What you are asked to do: Transcribe the records exactly from the line with "Here is an image. Outline" to the end, both included.

^^^^^^^^^^^^^^^^

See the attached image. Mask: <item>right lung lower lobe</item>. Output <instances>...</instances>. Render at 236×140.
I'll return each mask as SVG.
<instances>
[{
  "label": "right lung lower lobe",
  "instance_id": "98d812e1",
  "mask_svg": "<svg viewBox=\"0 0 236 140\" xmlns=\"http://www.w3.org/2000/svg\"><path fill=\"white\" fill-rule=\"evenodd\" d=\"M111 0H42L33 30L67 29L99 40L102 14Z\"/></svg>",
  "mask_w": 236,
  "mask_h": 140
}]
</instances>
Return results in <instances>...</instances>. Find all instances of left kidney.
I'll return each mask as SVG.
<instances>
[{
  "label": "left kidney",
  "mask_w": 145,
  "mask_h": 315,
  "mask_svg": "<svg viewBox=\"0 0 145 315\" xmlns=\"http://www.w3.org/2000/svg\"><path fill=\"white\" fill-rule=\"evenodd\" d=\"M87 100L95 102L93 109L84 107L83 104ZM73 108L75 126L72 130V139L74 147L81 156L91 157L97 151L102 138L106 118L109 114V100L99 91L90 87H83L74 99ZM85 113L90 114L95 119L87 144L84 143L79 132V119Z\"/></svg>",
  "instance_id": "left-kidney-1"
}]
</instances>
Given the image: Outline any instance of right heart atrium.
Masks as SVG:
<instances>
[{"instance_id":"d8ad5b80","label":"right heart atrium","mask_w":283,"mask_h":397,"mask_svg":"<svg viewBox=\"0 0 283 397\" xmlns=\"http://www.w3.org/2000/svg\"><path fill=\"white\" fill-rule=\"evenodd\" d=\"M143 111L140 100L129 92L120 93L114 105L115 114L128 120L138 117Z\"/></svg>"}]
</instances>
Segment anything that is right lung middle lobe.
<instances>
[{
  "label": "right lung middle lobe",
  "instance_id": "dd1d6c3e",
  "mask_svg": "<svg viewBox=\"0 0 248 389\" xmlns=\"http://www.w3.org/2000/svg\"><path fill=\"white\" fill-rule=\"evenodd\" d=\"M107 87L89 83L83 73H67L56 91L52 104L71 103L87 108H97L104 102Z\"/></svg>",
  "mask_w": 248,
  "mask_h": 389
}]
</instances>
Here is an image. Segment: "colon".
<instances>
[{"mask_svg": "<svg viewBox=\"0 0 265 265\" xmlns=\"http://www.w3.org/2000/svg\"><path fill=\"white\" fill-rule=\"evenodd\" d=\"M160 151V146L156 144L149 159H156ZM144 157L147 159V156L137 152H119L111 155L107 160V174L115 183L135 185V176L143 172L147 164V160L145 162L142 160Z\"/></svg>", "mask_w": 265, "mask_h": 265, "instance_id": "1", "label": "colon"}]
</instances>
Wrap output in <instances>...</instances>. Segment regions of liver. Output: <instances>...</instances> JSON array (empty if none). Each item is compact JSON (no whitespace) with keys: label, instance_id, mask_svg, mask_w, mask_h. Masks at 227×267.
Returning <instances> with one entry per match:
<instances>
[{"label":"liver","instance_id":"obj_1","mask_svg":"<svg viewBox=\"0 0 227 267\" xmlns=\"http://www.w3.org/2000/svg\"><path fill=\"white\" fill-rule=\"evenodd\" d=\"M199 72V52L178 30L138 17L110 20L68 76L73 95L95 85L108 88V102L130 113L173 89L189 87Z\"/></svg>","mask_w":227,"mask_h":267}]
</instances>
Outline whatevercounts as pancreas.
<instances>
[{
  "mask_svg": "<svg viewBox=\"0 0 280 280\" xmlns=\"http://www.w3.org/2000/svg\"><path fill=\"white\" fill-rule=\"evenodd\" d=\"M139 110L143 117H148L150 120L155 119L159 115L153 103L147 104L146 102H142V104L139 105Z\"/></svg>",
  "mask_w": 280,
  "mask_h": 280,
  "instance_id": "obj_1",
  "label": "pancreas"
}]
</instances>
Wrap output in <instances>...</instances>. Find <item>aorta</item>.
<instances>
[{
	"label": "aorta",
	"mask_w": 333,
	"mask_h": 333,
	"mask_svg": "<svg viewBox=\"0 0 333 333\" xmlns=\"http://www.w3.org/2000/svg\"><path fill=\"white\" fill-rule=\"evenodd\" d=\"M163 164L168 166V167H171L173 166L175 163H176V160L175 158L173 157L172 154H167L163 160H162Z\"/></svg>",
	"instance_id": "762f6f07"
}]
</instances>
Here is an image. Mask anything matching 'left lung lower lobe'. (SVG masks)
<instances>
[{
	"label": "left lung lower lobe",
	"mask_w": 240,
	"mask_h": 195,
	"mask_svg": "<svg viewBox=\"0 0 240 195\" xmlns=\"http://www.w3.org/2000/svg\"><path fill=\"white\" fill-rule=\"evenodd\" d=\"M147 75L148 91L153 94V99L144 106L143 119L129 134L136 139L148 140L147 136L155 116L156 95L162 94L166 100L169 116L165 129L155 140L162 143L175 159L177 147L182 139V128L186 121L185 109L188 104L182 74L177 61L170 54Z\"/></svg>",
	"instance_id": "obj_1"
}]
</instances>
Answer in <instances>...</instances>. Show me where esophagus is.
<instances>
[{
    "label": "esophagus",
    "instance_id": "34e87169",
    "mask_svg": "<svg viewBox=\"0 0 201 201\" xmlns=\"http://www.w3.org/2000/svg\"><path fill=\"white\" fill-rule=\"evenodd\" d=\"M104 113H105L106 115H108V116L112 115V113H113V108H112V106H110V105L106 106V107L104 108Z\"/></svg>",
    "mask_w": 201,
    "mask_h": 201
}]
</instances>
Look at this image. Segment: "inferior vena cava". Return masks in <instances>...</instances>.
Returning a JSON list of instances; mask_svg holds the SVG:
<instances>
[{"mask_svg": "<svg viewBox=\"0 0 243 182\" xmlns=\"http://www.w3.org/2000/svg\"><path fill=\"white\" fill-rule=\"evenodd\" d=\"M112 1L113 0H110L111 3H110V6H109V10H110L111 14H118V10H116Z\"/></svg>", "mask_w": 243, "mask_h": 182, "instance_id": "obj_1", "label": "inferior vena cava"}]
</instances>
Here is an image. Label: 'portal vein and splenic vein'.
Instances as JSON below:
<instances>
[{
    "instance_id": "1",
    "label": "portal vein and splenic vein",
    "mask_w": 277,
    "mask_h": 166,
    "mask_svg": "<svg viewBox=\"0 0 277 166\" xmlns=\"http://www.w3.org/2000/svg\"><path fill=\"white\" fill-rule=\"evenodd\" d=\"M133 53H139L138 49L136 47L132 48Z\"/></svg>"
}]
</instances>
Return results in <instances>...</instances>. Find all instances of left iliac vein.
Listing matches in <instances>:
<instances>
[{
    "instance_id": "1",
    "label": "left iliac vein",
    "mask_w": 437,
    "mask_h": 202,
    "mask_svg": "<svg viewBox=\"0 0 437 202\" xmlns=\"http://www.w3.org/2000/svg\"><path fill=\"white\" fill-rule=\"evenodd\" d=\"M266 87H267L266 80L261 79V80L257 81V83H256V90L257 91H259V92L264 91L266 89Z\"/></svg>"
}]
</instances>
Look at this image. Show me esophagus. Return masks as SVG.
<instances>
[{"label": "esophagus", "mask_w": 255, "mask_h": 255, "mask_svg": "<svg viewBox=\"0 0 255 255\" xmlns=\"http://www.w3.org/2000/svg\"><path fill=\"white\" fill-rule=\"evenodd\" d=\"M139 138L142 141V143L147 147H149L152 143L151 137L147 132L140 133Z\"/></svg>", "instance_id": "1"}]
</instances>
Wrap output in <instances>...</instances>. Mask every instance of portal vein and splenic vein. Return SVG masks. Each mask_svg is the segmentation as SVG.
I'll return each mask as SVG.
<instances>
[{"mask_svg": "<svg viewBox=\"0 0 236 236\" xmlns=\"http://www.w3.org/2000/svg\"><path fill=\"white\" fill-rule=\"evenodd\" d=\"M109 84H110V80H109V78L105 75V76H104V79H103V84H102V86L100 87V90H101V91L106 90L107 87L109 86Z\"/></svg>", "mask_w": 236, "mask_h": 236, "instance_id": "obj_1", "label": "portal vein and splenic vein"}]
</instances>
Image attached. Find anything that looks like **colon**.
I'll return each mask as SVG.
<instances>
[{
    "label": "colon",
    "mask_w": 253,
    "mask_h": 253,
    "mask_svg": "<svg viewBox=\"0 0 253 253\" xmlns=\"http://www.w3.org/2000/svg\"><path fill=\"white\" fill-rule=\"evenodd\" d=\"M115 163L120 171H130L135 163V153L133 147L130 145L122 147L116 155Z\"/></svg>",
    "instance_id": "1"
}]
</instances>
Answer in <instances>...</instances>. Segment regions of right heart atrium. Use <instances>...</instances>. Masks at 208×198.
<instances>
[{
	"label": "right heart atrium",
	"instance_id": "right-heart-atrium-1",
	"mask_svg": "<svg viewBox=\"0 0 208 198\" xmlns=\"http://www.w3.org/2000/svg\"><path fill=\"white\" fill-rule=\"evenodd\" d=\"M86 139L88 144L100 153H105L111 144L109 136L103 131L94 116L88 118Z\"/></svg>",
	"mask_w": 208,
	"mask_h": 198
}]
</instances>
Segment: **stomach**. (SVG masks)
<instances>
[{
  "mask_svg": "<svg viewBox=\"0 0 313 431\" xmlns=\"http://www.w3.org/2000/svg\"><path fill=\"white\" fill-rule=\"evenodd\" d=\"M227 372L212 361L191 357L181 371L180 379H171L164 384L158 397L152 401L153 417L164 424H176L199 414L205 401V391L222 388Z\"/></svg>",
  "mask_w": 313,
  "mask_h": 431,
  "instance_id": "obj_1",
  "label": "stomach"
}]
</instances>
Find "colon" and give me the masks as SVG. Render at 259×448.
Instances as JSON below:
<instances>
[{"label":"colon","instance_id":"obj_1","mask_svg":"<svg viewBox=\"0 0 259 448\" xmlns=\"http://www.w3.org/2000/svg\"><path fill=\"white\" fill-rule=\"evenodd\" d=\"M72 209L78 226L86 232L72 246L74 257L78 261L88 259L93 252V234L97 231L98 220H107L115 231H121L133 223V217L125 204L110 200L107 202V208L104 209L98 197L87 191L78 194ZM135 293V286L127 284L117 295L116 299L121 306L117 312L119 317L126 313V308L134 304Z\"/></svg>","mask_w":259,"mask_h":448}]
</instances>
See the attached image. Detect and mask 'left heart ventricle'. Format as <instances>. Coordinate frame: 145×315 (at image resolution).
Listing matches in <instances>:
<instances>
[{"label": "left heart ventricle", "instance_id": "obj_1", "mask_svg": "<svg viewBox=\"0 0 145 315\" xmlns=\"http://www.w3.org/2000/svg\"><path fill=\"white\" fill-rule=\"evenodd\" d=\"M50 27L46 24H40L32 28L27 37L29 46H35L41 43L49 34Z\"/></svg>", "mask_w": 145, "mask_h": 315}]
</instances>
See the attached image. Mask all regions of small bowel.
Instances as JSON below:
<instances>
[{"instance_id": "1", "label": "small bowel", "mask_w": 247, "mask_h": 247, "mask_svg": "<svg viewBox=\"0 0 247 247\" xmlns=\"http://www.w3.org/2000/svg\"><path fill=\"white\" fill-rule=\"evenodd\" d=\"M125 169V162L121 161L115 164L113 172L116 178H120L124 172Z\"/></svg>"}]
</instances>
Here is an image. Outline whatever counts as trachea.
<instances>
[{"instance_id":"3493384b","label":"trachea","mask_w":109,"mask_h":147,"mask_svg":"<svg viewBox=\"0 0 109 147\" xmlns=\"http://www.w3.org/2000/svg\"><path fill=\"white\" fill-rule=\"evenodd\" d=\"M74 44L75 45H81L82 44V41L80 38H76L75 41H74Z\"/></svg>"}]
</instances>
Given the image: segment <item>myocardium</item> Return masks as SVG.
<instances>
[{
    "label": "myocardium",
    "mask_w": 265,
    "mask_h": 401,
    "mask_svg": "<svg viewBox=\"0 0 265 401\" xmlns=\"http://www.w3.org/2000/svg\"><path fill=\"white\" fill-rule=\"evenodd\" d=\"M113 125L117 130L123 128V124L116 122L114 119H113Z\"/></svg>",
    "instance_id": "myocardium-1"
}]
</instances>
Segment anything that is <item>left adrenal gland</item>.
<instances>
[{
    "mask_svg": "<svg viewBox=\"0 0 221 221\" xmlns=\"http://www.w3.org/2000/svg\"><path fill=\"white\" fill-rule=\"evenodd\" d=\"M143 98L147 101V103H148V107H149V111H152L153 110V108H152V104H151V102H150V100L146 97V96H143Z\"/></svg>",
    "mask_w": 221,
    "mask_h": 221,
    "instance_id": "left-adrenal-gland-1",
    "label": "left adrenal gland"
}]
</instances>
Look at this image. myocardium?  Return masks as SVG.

^^^^^^^^^^^^^^^^

Exercise solution:
Here is an image. Outline whatever counts as trachea.
<instances>
[{"instance_id":"3493384b","label":"trachea","mask_w":109,"mask_h":147,"mask_svg":"<svg viewBox=\"0 0 109 147\" xmlns=\"http://www.w3.org/2000/svg\"><path fill=\"white\" fill-rule=\"evenodd\" d=\"M74 44L75 45H81L82 44V41L80 38H76L75 41H74Z\"/></svg>"}]
</instances>
Given the image: segment <item>myocardium</item> Return masks as SVG.
<instances>
[{
    "label": "myocardium",
    "mask_w": 265,
    "mask_h": 401,
    "mask_svg": "<svg viewBox=\"0 0 265 401\" xmlns=\"http://www.w3.org/2000/svg\"><path fill=\"white\" fill-rule=\"evenodd\" d=\"M113 125L117 130L123 128V124L116 122L114 119H113Z\"/></svg>",
    "instance_id": "myocardium-1"
}]
</instances>
Segment anything that is <item>left adrenal gland</item>.
<instances>
[{
    "mask_svg": "<svg viewBox=\"0 0 221 221\" xmlns=\"http://www.w3.org/2000/svg\"><path fill=\"white\" fill-rule=\"evenodd\" d=\"M143 98L147 101V103H148V107H149V111H152L153 110V108H152V104H151V102H150V100L146 97V96H143Z\"/></svg>",
    "mask_w": 221,
    "mask_h": 221,
    "instance_id": "left-adrenal-gland-1",
    "label": "left adrenal gland"
}]
</instances>
Look at this image. myocardium?  Return masks as SVG.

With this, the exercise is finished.